Predicting Gradient is Better: Exploring Self-Supervised Learning for SAR ATR with a Joint-Embedding Predictive Architecture
Weijie Li (李玮杰), Wei Yang (杨威), Tianpeng Liu (刘天鹏), Yuenan Hou (侯跃南), Yuxuan Li (李宇轩), Yongxiang Liu (刘永祥), and Li Liu (刘丽)
📖 Introduction | 📊 Dataset | ⚙️ Pre‑training | 🔧 Fine‑tuning | 🙏 Acknowledgement | 📜 Statement
This is the official repository for the paper “Predicting Gradient is Better: Exploring Self-Supervised Learning for SAR ATR with a Joint-Embedding Predictive Architecture”. Our share link in ISPRS is available.
Inspired by JEPA, we focus on self‑supervised learning in a special feature space rather than the original pixel space. This change is very effective in SAR images, where pixel values are disturbed by speckle noise. In addition, information compression is realized for the original pixels, improving learning efficiency. After introducing JEPA to Earth observation, AnySat uses the JEPA architecture in multimodality to extract common semantic information.
If you find our work useful, please give us a star ⭐ on GitHub and cite our paper (BibTeX format at the end).
中文说明:这里是论文 “Predicting Gradient is Better: Exploring Self-Supervised Learning for SAR ATR with a Joint-Embedding Predictive Architecture(预测梯度会更好:利用联合编码预测架构探索 SAR ATR 的自监督学习)”的代码库,论文分享链接为 ISPRS。受 JEPA 的启发,我们将重点放在一个特殊的特征空间而非原始像素空间的自监督学习上。这种做法在合成孔径雷达图像中非常有效,因为像素值会受到斑点噪声的干扰。此外,还实现了对原始像素的信息压缩,提高了学习效率。在我们将 JEPA 引入地球观测之后,AnySat 在多模态中使用 JEPA 架构来提取共同语义信息。如果您觉得我们的工作有价值,请在 GitHub 上给我们一个星星 ⭐ 并按页面最后的 BibTeX 格式引用我们的论文。

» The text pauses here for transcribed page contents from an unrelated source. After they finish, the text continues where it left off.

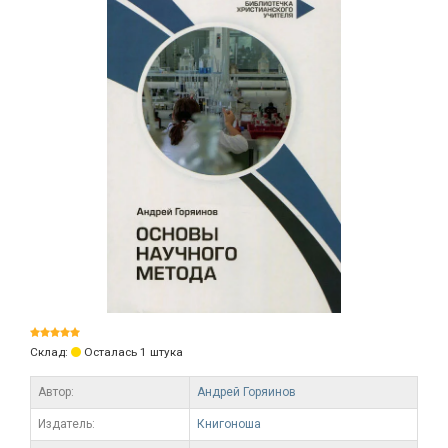
Склад:
Осталась 1 штука
Автор:
Андрей Горяинов
Издатель:
Книгоноша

Abstract: The growing Synthetic Aperture Radar (SAR) data can build a foundation model using self‑supervised learning (SSL) methods, which can achieve various SAR automatic target recognition (ATR) tasks with pretraining in large‑scale unlabeled data and fine‑tuning in small‑labeled samples. SSL aims to construct supervision signals directly from the data, minimizing the need for expensive expert annotation and maximizing the use of the expanding data pool for a foundational model. This study investigates an effective SSL method for SAR ATR, which can pave the way for a foundation model in SAR ATR. The primary obstacles faced in SSL for SAR ATR are small targets in remote sensing and speckle noise in SAR images, corresponding to the SSL approach and signals. To overcome these challenges, we present a novel joint‑embedding predictive architecture for SAR ATR (SAR‑JEPA) that leverages local masked patches to predict the multi‑scale SAR gradient representations of an unseen context. The key aspect of SAR‑JEPA is integrating SAR domain features to ensure high‑quality self‑supervised signals as target features. In addition, we employ local masks and multi‑scale features to accommodate various small targets in remote sensing. By fine‑tuning and evaluating our framework on three target recognition datasets (vehicle, ship, and aircraft) with four other datasets as pretraining, we demonstrate its outperformance over other SSL methods and its effectiveness as the SAR data increases. This study demonstrates the potential of SSL for the recognition of SAR targets across diverse targets, scenes, and sensors.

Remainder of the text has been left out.